3. Select regression and click OK.
4. Enter the y range as R (D1: D16) values and x range as RM,SMB and HML (A1:C16) values together and select labels.
5.Click OK.
After running the above steps we get the following output-
SUMMARY OUTPUT | ||||||||
Regression Statistics | ||||||||
Multiple R | 0.982126 | |||||||
R Square | 0.964572 | |||||||
Adjusted R Square | 0.95491 | |||||||
Standard Error | 1.686743 | |||||||
Observations | 15 | |||||||
ANOVA | ||||||||
df | SS | MS | F | Significance F | ||||
Regression | 3 | 852.0716 | 284.0239 | 99.82911 | 2.92E-08 | |||
Residual | 11 | 31.29611 | 2.845101 | |||||
Total | 14 | 883.3677 | ||||||
Coefficients | Standard Error | t Stat | P-value | Lower 95% | Upper 95% | Lower 95.0% | Upper 95.0% | |
Intercept | 1.380736 | 0.472126 | 2.924511 | 0.013825 | 0.341595 | 2.419878 | 0.341595 | 2.419878 |
RM | 1.416683 | 0.174563 | 8.115606 | 5.7E-06 | 1.032473 | 1.800894 | 1.032473 | 1.800894 |
SMB | 0.026413 | 0.340442 | 0.077584 | 0.939552 | -0.7229 | 0.775721 | -0.7229 | 0.775721 |
HML | -0.253 | 0.26869 | -0.94159 | 0.366621 | -0.84438 | 0.338386 | -0.84438 |
0.338386 |
We know that if p-value<= 0.05 we comment the coefficient to be significant.

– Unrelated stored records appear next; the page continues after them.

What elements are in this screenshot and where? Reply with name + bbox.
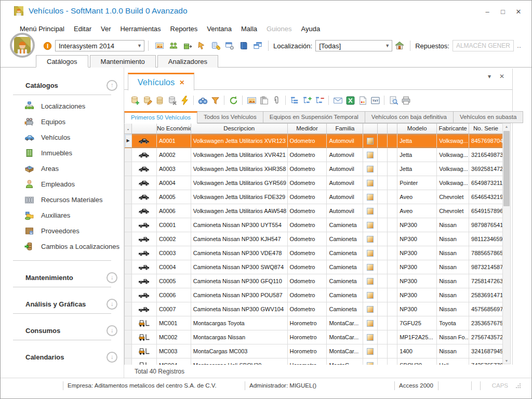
- row-selector[interactable]: ▶: [125, 330, 132, 344]
- sidebar-item-vehiculos[interactable]: Vehículos: [1, 129, 124, 145]
- table-row[interactable]: ▶ A0002 Volkswagen Jetta Utilitarios XVR…: [125, 148, 502, 162]
- maximize-button[interactable]: □: [499, 8, 507, 16]
- table-row[interactable]: ▶ MC004 Montacargas Heli SBOV30 Horometr…: [125, 358, 502, 365]
- subtab-subasta[interactable]: Vehículos en subasta: [454, 111, 523, 123]
- tree-remove-icon[interactable]: [313, 95, 326, 106]
- menu-reportes[interactable]: Reportes: [166, 23, 203, 35]
- excel-export-icon[interactable]: [344, 95, 356, 106]
- expand-down-icon[interactable]: ↓: [107, 299, 117, 310]
- row-selector[interactable]: ▶: [125, 288, 132, 302]
- table-row[interactable]: ▶ MC001 Montacargas Toyota Horometro Mon…: [125, 316, 502, 330]
- sidebar-section-calendarios[interactable]: Calendarios ↓: [1, 350, 124, 364]
- mail-icon[interactable]: [331, 95, 344, 106]
- menu-ayuda[interactable]: Ayuda: [296, 23, 325, 35]
- row-selector[interactable]: ▶: [125, 134, 132, 148]
- delete-record-icon[interactable]: [166, 95, 178, 106]
- sidebar-item-empleados[interactable]: Empleados: [1, 176, 124, 192]
- paste-icon[interactable]: [258, 95, 270, 106]
- execute-icon[interactable]: [178, 95, 191, 106]
- row-selector[interactable]: ▶: [125, 246, 132, 260]
- calculator-icon[interactable]: [210, 40, 221, 51]
- row-selector[interactable]: ▶: [125, 162, 132, 176]
- row-selector[interactable]: ▶: [125, 302, 132, 316]
- document-tab-vehiculos[interactable]: Vehículos ✕: [128, 73, 194, 90]
- row-selector[interactable]: ▶: [125, 232, 132, 246]
- repuestos-field[interactable]: [453, 40, 514, 51]
- row-selector[interactable]: ▶: [125, 218, 132, 232]
- scrollbar-thumb[interactable]: [503, 131, 510, 206]
- table-row[interactable]: ▶ C0001 Camioneta Nissan NP300 UYT554 Od…: [125, 218, 502, 232]
- row-selector[interactable]: ▶: [125, 358, 132, 365]
- subtab-suspension[interactable]: Equipos en Suspensión Temporal: [263, 111, 365, 123]
- data-icon[interactable]: [153, 95, 166, 106]
- sidebar-item-equipos[interactable]: Equipos: [1, 114, 124, 129]
- tree-add-icon[interactable]: [301, 95, 313, 106]
- table-row[interactable]: ▶ C0005 Camioneta Nissan NP300 GFQ110 Od…: [125, 274, 502, 288]
- sidebar-item-cambios-localizaciones[interactable]: Cambios a Localizaciones: [1, 238, 124, 254]
- menu-herramientas[interactable]: Herramientas: [115, 23, 165, 35]
- sidebar-section-analisis[interactable]: Análisis y Gráficas ↓: [1, 297, 124, 311]
- sidebar-item-localizaciones[interactable]: Localizaciones: [1, 98, 124, 114]
- minimize-button[interactable]: –: [484, 8, 491, 16]
- table-row[interactable]: ▶ A0006 Volkswagen Jetta Utilitarios AAW…: [125, 204, 502, 218]
- expand-down-icon[interactable]: ↓: [107, 352, 117, 363]
- filter-icon[interactable]: [209, 95, 221, 106]
- menu-editar[interactable]: Editar: [69, 23, 96, 35]
- vertical-scrollbar[interactable]: ▲ ▼: [502, 123, 511, 364]
- scroll-down-icon[interactable]: ▼: [503, 359, 510, 363]
- package-icon[interactable]: [182, 40, 193, 51]
- users-icon[interactable]: [168, 40, 179, 51]
- menu-malla[interactable]: Malla: [236, 23, 262, 35]
- tree-list-icon[interactable]: [288, 95, 301, 106]
- txt-export-icon[interactable]: TXT: [369, 95, 381, 106]
- expand-down-icon[interactable]: ↓: [107, 272, 117, 283]
- binoculars-icon[interactable]: [196, 95, 209, 106]
- sidebar-item-recursos-materiales[interactable]: Recursos Materiales: [1, 192, 124, 207]
- table-row[interactable]: ▶ A0003 Volkswagen Jetta Utilitarios XHR…: [125, 162, 502, 176]
- print-icon[interactable]: [400, 95, 412, 106]
- row-selector[interactable]: ▶: [125, 176, 132, 190]
- pointer-icon[interactable]: [196, 40, 207, 51]
- browse-button[interactable]: ‥: [517, 42, 522, 49]
- menu-ver[interactable]: Ver: [96, 23, 116, 35]
- close-button[interactable]: ✕: [515, 8, 522, 16]
- row-selector[interactable]: ▶: [125, 274, 132, 288]
- row-selector[interactable]: ▶: [125, 190, 132, 204]
- add-record-icon[interactable]: [128, 95, 141, 106]
- column-header-no-economico[interactable]: No Económico: [157, 124, 191, 134]
- row-selector[interactable]: ▶: [125, 148, 132, 162]
- tab-catalogos[interactable]: Catálogos: [36, 55, 88, 68]
- column-header-pic[interactable]: [363, 124, 378, 134]
- resize-grip[interactable]: [515, 383, 521, 389]
- print-preview-icon[interactable]: [387, 95, 400, 106]
- sidebar-section-mantenimiento[interactable]: Mantenimiento ↓: [1, 270, 124, 285]
- localizacion-combo[interactable]: [Todas] ▼: [315, 40, 392, 51]
- refresh-icon[interactable]: [227, 95, 240, 106]
- column-header-icon[interactable]: [132, 124, 157, 134]
- column-header-descripcion[interactable]: Descripcion: [191, 124, 288, 134]
- sidebar-item-inmuebles[interactable]: Inmuebles: [1, 145, 124, 161]
- column-header-fabricante[interactable]: Fabricante: [437, 124, 469, 134]
- column-header-familia[interactable]: Familia: [327, 124, 363, 134]
- menu-ventana[interactable]: Ventana: [202, 23, 236, 35]
- picture-icon[interactable]: [154, 40, 165, 51]
- tab-mantenimiento[interactable]: Mantenimiento: [90, 55, 156, 68]
- table-row[interactable]: ▶ MC002 Montacargas Nissan Horometro Mon…: [125, 330, 502, 344]
- table-row[interactable]: ▶ A0001 Volkswagen Jetta Utilitarios XVR…: [125, 134, 502, 148]
- row-selector[interactable]: ▶: [125, 204, 132, 218]
- book-icon[interactable]: [238, 40, 249, 51]
- table-row[interactable]: ▶ A0005 Volkswagen Jetta Utilitarios FDE…: [125, 190, 502, 204]
- subtab-todos[interactable]: Todos los Vehículos: [197, 111, 263, 123]
- sidebar-item-proveedores[interactable]: Proveedores: [1, 223, 124, 238]
- collapse-up-icon[interactable]: ↑: [107, 80, 117, 91]
- windows-copy-icon[interactable]: [252, 40, 263, 51]
- tab-analizadores[interactable]: Analizadores: [157, 55, 218, 68]
- table-row[interactable]: ▶ C0007 Camioneta Nissan NP300 GWV104 Od…: [125, 302, 502, 316]
- close-tab-icon[interactable]: ✕: [179, 79, 184, 86]
- table-row[interactable]: ▶ C0004 Camioneta Nissan NP300 SWQ874 Od…: [125, 260, 502, 274]
- column-header-extra2[interactable]: [388, 124, 397, 134]
- table-row[interactable]: ▶ MC003 MontaCargas MC003 Horometro Mont…: [125, 344, 502, 358]
- row-selector[interactable]: ▶: [125, 316, 132, 330]
- table-row[interactable]: ▶ C0003 Camioneta Nissan NP300 VDE478 Od…: [125, 246, 502, 260]
- color-document-icon[interactable]: [356, 95, 369, 106]
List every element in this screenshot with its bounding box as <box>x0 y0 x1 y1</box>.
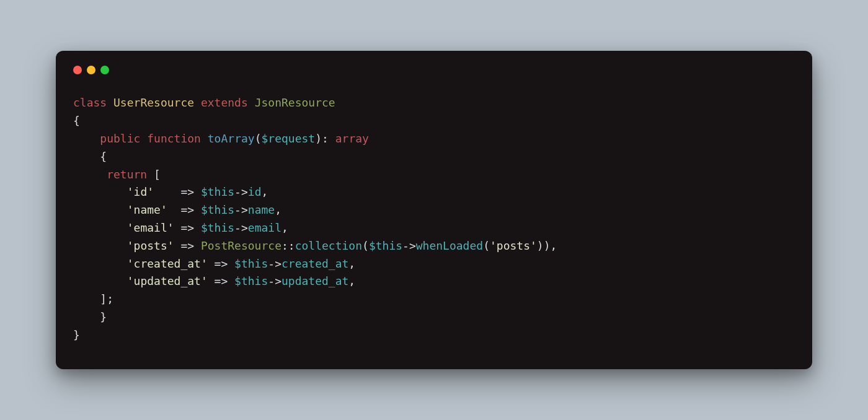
code-line: 'posts' => PostResource::collection($thi… <box>73 239 557 252</box>
code-line: public function toArray($request): array <box>73 132 369 145</box>
minimize-icon[interactable] <box>87 66 95 74</box>
code-line: 'created_at' => $this->created_at, <box>73 257 355 270</box>
code-line: { <box>73 150 107 163</box>
code-line: } <box>73 328 80 341</box>
close-icon[interactable] <box>73 66 82 74</box>
code-block: class UserResource extends JsonResource … <box>73 94 795 344</box>
maximize-icon[interactable] <box>100 66 109 74</box>
code-line: } <box>73 310 107 323</box>
code-line: 'email' => $this->email, <box>73 221 288 234</box>
code-window: class UserResource extends JsonResource … <box>56 51 812 369</box>
traffic-lights <box>73 66 795 74</box>
code-line: return [ <box>73 168 161 181</box>
code-line: 'updated_at' => $this->updated_at, <box>73 274 355 287</box>
code-line: { <box>73 114 80 127</box>
code-line: 'id' => $this->id, <box>73 185 268 198</box>
code-line: class UserResource extends JsonResource <box>73 96 335 109</box>
code-line: 'name' => $this->name, <box>73 203 281 216</box>
code-line: ]; <box>73 292 113 305</box>
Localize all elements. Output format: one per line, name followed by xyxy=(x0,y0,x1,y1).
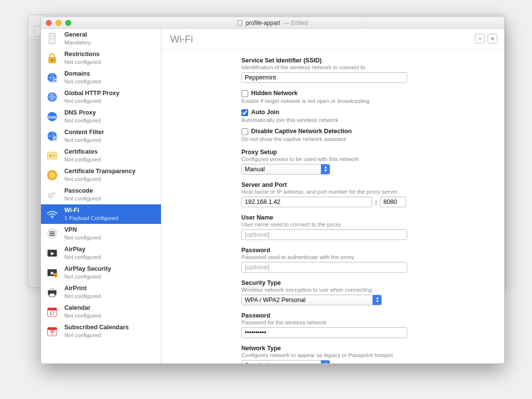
sidebar-item-subtitle: Not configured xyxy=(64,98,119,104)
sidebar-item-title: DNS Proxy xyxy=(64,109,101,117)
page-title: Wi-Fi xyxy=(170,34,193,45)
sidebar-item-title: AirPrint xyxy=(64,285,101,293)
main-panel: Wi-Fi − + Service Set Identifier (SSID) … xyxy=(161,29,504,363)
sidebar-item-subtitle: Not configured xyxy=(64,117,101,124)
sidebar-item-vpn[interactable]: VPNNot configured xyxy=(41,224,161,243)
proxy-setup-select[interactable]: Manual xyxy=(241,164,330,175)
remove-payload-button[interactable]: − xyxy=(475,34,485,43)
sidebar-item-general[interactable]: GeneralMandatory xyxy=(41,29,161,48)
sidebar-item-passcode[interactable]: PasscodeNot configured xyxy=(41,185,161,204)
profile-editor-window: profile-appart — Edited GeneralMandatory… xyxy=(40,17,505,364)
sidebar-item-title: Certificates xyxy=(64,148,101,156)
svg-rect-32 xyxy=(50,294,55,297)
svg-point-2 xyxy=(52,42,53,43)
sidebar-item-global-http-proxy[interactable]: Global HTTP ProxyNot configured xyxy=(41,87,161,107)
wifi-form: Service Set Identifier (SSID) Identifica… xyxy=(161,50,504,363)
svg-point-4 xyxy=(51,60,53,61)
sidebar-item-title: Wi-Fi xyxy=(64,207,118,215)
sidebar-item-dns-proxy[interactable]: DNSDNS ProxyNot configured xyxy=(41,107,161,126)
close-button[interactable] xyxy=(46,20,52,26)
sidebar-item-title: Restrictions xyxy=(64,51,101,59)
sidebar-item-restrictions[interactable]: RestrictionsNot configured xyxy=(41,48,161,68)
sidebar-item-title: Content Filter xyxy=(64,129,104,137)
proxy-port-input[interactable] xyxy=(380,197,406,207)
sidebar-item-subtitle: 1 Payload Configured xyxy=(64,215,118,221)
disable-captive-label: Disable Captive Network Detection xyxy=(251,128,352,135)
sidebar-item-subtitle: Not configured xyxy=(64,293,101,299)
payload-sidebar: GeneralMandatoryRestrictionsNot configur… xyxy=(41,29,161,363)
zoom-button[interactable] xyxy=(65,20,71,26)
proxy-host-input[interactable] xyxy=(241,197,372,207)
sidebar-icon xyxy=(45,168,59,182)
ssid-input[interactable] xyxy=(241,72,407,83)
sidebar-icon: 17 xyxy=(45,304,59,319)
sidebar-item-subtitle: Not configured xyxy=(64,78,101,85)
sidebar-item-title: Global HTTP Proxy xyxy=(64,90,119,98)
proxy-password-input[interactable] xyxy=(241,262,407,273)
sidebar-item-airprint[interactable]: AirPrintNot configured xyxy=(41,282,161,302)
sidebar-item-subtitle: Mandatory xyxy=(64,39,91,46)
svg-point-23 xyxy=(52,217,53,219)
ssid-label: Service Set Identifier (SSID) xyxy=(241,57,493,64)
server-port-desc: Host name or IP address, and port number… xyxy=(241,189,493,195)
sidebar-icon xyxy=(45,129,59,143)
proxy-password-desc: Password used to authenticate with the p… xyxy=(241,254,493,260)
sidebar-item-certificate-transparency[interactable]: Certificate TransparencyNot configured xyxy=(41,165,161,185)
security-type-select[interactable]: WPA / WPA2 Personal xyxy=(241,295,382,305)
sidebar-icon xyxy=(45,31,59,46)
network-type-desc: Configures network to appear as legacy o… xyxy=(241,352,493,358)
sidebar-item-subtitle: Not configured xyxy=(64,156,101,163)
window-subtitle: — Edited xyxy=(284,20,308,26)
disable-captive-checkbox[interactable] xyxy=(241,128,248,135)
sidebar-item-certificates[interactable]: CertificatesNot configured xyxy=(41,146,161,165)
svg-rect-31 xyxy=(50,288,55,290)
sidebar-item-domains[interactable]: DomainsNot configured xyxy=(41,68,161,87)
titlebar: profile-appart — Edited xyxy=(41,17,504,29)
network-type-select[interactable]: Standard xyxy=(241,360,330,363)
network-type-label: Network Type xyxy=(241,345,493,352)
window-title: profile-appart xyxy=(246,20,280,26)
sidebar-item-title: VPN xyxy=(64,226,101,234)
minimize-button[interactable] xyxy=(56,20,61,26)
sidebar-item-subscribed-calendars[interactable]: Subscribed CalendarsNot configured xyxy=(41,321,161,341)
sidebar-icon xyxy=(45,265,59,280)
svg-rect-29 xyxy=(55,275,57,276)
server-port-label: Server and Port xyxy=(241,181,493,188)
sidebar-item-airplay-security[interactable]: AirPlay SecurityNot configured xyxy=(41,263,161,282)
sidebar-item-wi-fi[interactable]: Wi-Fi1 Payload Configured xyxy=(41,204,161,224)
sidebar-item-subtitle: Not configured xyxy=(64,137,104,143)
wifi-password-input[interactable] xyxy=(241,327,407,338)
sidebar-icon xyxy=(45,285,59,299)
wifi-password-label: Password xyxy=(241,312,493,319)
svg-text:17: 17 xyxy=(50,310,55,316)
auto-join-desc: Automatically join this wireless network xyxy=(241,117,493,123)
sidebar-item-content-filter[interactable]: Content FilterNot configured xyxy=(41,126,161,146)
sidebar-item-title: Calendar xyxy=(64,304,101,312)
proxy-setup-desc: Configures proxies to be used with this … xyxy=(241,156,493,162)
proxy-username-label: User Name xyxy=(241,214,493,221)
sidebar-icon xyxy=(45,51,59,65)
sidebar-item-title: Certificate Transparency xyxy=(64,168,136,176)
sidebar-item-subtitle: Not configured xyxy=(64,273,111,280)
sidebar-item-subtitle: Not configured xyxy=(64,332,129,339)
hidden-network-desc: Enable if target network is not open or … xyxy=(241,98,493,104)
auto-join-checkbox[interactable] xyxy=(241,109,248,116)
sidebar-icon xyxy=(45,207,59,221)
sidebar-item-airplay[interactable]: AirPlayNot configured xyxy=(41,243,161,263)
hidden-network-checkbox[interactable] xyxy=(241,90,248,97)
add-payload-button[interactable]: + xyxy=(488,34,497,43)
proxy-username-input[interactable] xyxy=(241,229,407,240)
sidebar-icon xyxy=(45,90,59,104)
security-type-desc: Wireless network encryption to use when … xyxy=(241,287,493,293)
sidebar-item-title: Subscribed Calendars xyxy=(64,324,129,332)
svg-point-16 xyxy=(49,154,52,157)
sidebar-icon xyxy=(45,324,59,339)
sidebar-item-title: Passcode xyxy=(64,187,101,195)
proxy-username-desc: User name used to connect to the proxy xyxy=(241,221,493,227)
sidebar-item-title: Domains xyxy=(64,70,101,78)
sidebar-item-subtitle: Not configured xyxy=(64,195,101,202)
sidebar-icon xyxy=(45,148,59,163)
ssid-desc: Identification of the wireless network t… xyxy=(241,64,493,70)
sidebar-icon xyxy=(45,70,59,85)
sidebar-item-calendar[interactable]: 17CalendarNot configured xyxy=(41,302,161,321)
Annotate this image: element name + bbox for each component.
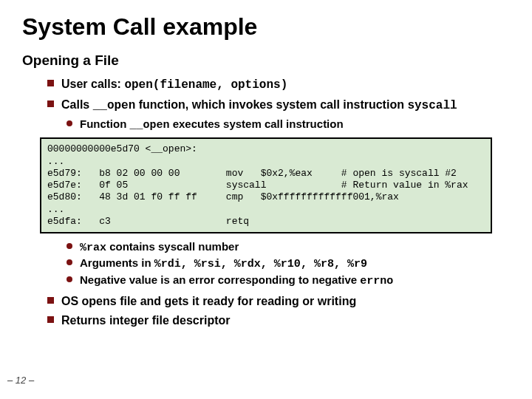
square-bullet-icon — [47, 297, 54, 304]
code-open-fn2: __open — [130, 119, 170, 132]
subbullet-args: Arguments in %rdi, %rsi, %rdx, %r10, %r8… — [66, 256, 510, 272]
subbullet-rax: %rax contains syscall number — [66, 239, 510, 256]
bullet-user-calls: User calls: open(filename, options) — [47, 76, 510, 94]
text: OS opens file and gets it ready for read… — [61, 293, 356, 310]
code-errno: errno — [360, 275, 393, 287]
square-bullet-icon — [47, 316, 54, 323]
text: Calls — [61, 98, 93, 111]
subbullet-errno: Negative value is an error corresponding… — [66, 273, 510, 289]
disc-bullet-icon — [66, 276, 72, 282]
square-bullet-icon — [47, 100, 54, 107]
text: Returns integer file descriptor — [61, 313, 231, 329]
text: Negative value is an error corresponding… — [80, 273, 360, 286]
text: User calls: — [61, 78, 124, 90]
bullet-returns-fd: Returns integer file descriptor — [47, 313, 510, 329]
disc-bullet-icon — [66, 243, 72, 249]
disc-bullet-icon — [66, 120, 72, 126]
text: Arguments in — [80, 256, 154, 269]
text: function, which invokes system call inst… — [135, 98, 407, 111]
code-arg-regs: %rdi, %rsi, %rdx, %r10, %r8, %r9 — [154, 258, 367, 270]
disc-bullet-icon — [66, 259, 72, 265]
code-open-call: open(filename, options) — [124, 78, 287, 92]
bullet-calls-open: Calls __open function, which invokes sys… — [47, 97, 510, 115]
text: executes system call instruction — [170, 117, 344, 130]
text: contains syscall number — [106, 240, 239, 253]
page-number: – 12 – — [7, 375, 34, 386]
code-rax: %rax — [80, 242, 106, 254]
code-open-fn: __open — [93, 99, 136, 112]
text: Function — [80, 117, 130, 130]
square-bullet-icon — [47, 80, 54, 86]
slide-subtitle: Opening a File — [22, 52, 510, 69]
subbullet-function-open: Function __open executes system call ins… — [66, 117, 510, 133]
bullet-os-opens: OS opens file and gets it ready for read… — [47, 293, 510, 310]
slide-title: System Call example — [22, 13, 510, 41]
code-syscall: syscall — [407, 99, 457, 112]
assembly-code-block: 00000000000e5d70 <__open>: ... e5d79: b8… — [40, 137, 492, 233]
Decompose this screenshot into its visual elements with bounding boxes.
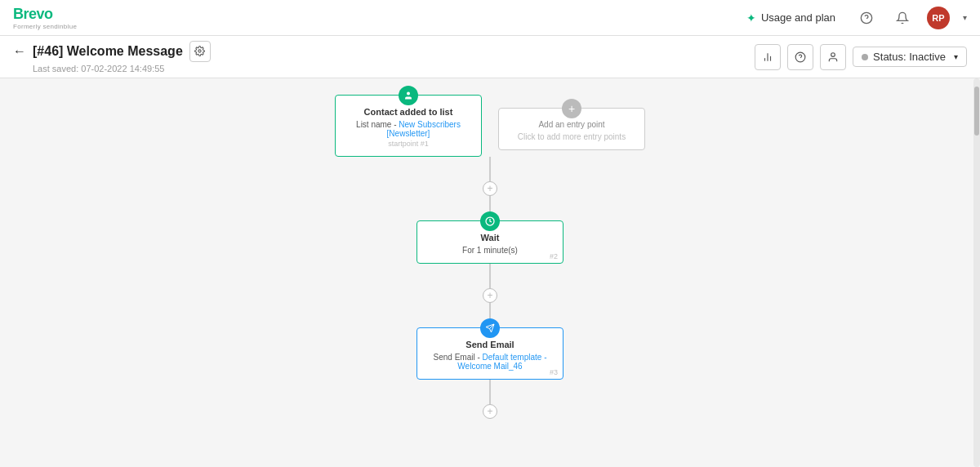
brand-section: Brevo Formerly sendinblue: [13, 6, 77, 30]
chevron-down-icon[interactable]: ▾: [963, 13, 967, 22]
add-entry-group: + Add an entry point Click to add more e…: [498, 95, 645, 150]
help-button[interactable]: [787, 44, 813, 70]
entry-node-icon: [399, 86, 418, 105]
status-chevron-icon: ▾: [954, 52, 958, 61]
connector-1: [489, 157, 491, 181]
status-dot: [862, 54, 868, 60]
bell-button[interactable]: [891, 7, 914, 29]
avatar[interactable]: RP: [927, 7, 950, 29]
add-step-button-2[interactable]: +: [483, 288, 497, 303]
sub-header-right: Status: Inactive ▾: [755, 44, 967, 70]
sub-header: ← [#46] Welcome Message Last saved: 07-0…: [0, 36, 980, 78]
add-entry-sub: Click to add more entry points: [509, 132, 635, 141]
send-email-icon: [480, 318, 500, 338]
email-icon: [485, 323, 495, 333]
back-button[interactable]: ←: [13, 44, 26, 59]
svg-point-8: [831, 52, 835, 56]
gear-icon: [194, 46, 205, 56]
scroll-thumb: [974, 87, 979, 136]
page-title: [#46] Welcome Message: [33, 44, 183, 59]
wait-node-detail: For 1 minute(s): [427, 246, 553, 255]
entry-nodes-row: Contact added to list List name - New Su…: [0, 95, 980, 157]
flow-container: Contact added to list List name - New Su…: [0, 78, 980, 467]
connector-3: [489, 264, 491, 288]
entry-node[interactable]: Contact added to list List name - New Su…: [335, 95, 482, 157]
question-icon: [795, 51, 806, 63]
entry-node-detail: List name - New Subscribers [Newsletter]: [345, 120, 471, 138]
wait-node-title: Wait: [427, 233, 553, 242]
entry-node-group: Contact added to list List name - New Su…: [335, 95, 482, 157]
nav-right: ✦ Usage and plan RP ▾: [740, 7, 967, 29]
send-email-title: Send Email: [427, 340, 553, 349]
clock-icon: [485, 216, 495, 226]
entry-node-title: Contact added to list: [345, 107, 471, 117]
help-circle-icon: [860, 11, 873, 24]
list-label: List name -: [356, 120, 399, 129]
svg-point-2: [198, 50, 201, 52]
canvas: Contact added to list List name - New Su…: [0, 78, 980, 467]
scrollbar[interactable]: [973, 78, 980, 467]
title-row: ← [#46] Welcome Message: [13, 41, 211, 62]
usage-icon: ✦: [746, 11, 756, 24]
connector-5: [489, 380, 491, 404]
svg-point-9: [407, 92, 410, 96]
usage-plan-label: Usage and plan: [761, 11, 835, 24]
add-step-button-1[interactable]: +: [483, 181, 497, 196]
brand-sub: Formerly sendinblue: [13, 23, 77, 30]
chart-icon: [762, 51, 773, 63]
brand-logo: Brevo Formerly sendinblue: [13, 6, 77, 30]
help-circle-button[interactable]: [855, 7, 878, 29]
status-label: Status: Inactive: [873, 51, 946, 63]
alert-button[interactable]: [820, 44, 846, 70]
plus-icon: +: [568, 103, 575, 114]
top-nav: Brevo Formerly sendinblue ✦ Usage and pl…: [0, 0, 980, 36]
send-email-node[interactable]: Send Email Send Email - Default template…: [416, 327, 564, 380]
usage-plan-button[interactable]: ✦ Usage and plan: [740, 8, 842, 28]
status-button[interactable]: Status: Inactive ▾: [853, 47, 967, 67]
send-email-label: Send Email -: [434, 353, 483, 362]
add-entry-node[interactable]: + Add an entry point Click to add more e…: [498, 108, 645, 150]
list-link[interactable]: New Subscribers [Newsletter]: [387, 120, 461, 138]
bell-icon: [896, 11, 909, 24]
last-saved: Last saved: 07-02-2022 14:49:55: [33, 64, 211, 73]
wait-node[interactable]: Wait For 1 minute(s) #2: [416, 220, 564, 264]
add-entry-icon: +: [562, 99, 581, 118]
wait-node-number: #2: [550, 252, 558, 260]
settings-button[interactable]: [189, 41, 211, 62]
sub-header-left: ← [#46] Welcome Message Last saved: 07-0…: [13, 41, 211, 73]
send-email-number: #3: [550, 368, 558, 376]
user-icon: [827, 51, 839, 63]
add-step-button-3[interactable]: +: [483, 404, 497, 419]
send-email-detail: Send Email - Default template - Welcome …: [427, 353, 553, 371]
add-entry-title: Add an entry point: [509, 120, 635, 129]
startpoint-label: startpoint #1: [345, 140, 471, 148]
brand-name: Brevo: [13, 6, 77, 23]
wait-node-icon: [480, 211, 500, 231]
person-icon: [403, 91, 413, 100]
stats-button[interactable]: [755, 44, 781, 70]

According to the output we see the p-value of RM is 0.0000057 which is less than 0.05 so it is significant, where as the p-values of SMB = 0.939552and HML= 0.36621 which are > 0.05 so they are not significant.
The overall p-value of the model is 0.000000029 which is < 0.05 so the model is significant.
The r-squared value obtained is 0.9645 which is close to 1. Hence we say that it is a good fit.